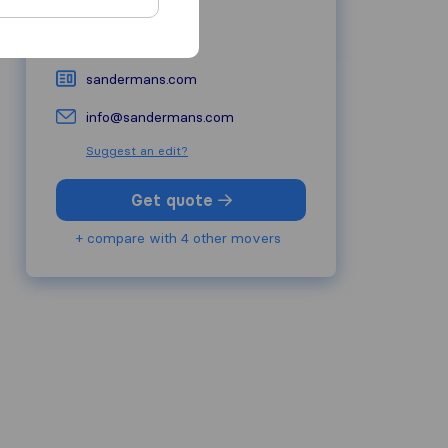
1930
Zaventem
02 779 20 20
sandermans.com
info@sandermans.com
Suggest an edit?
Get quote
+ compare with 4 other movers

What you are asked to do>
Search the entries above for the word "sandermans" and copy each line where it appears.

Completed exercise>
sandermans.com
info@sandermans.com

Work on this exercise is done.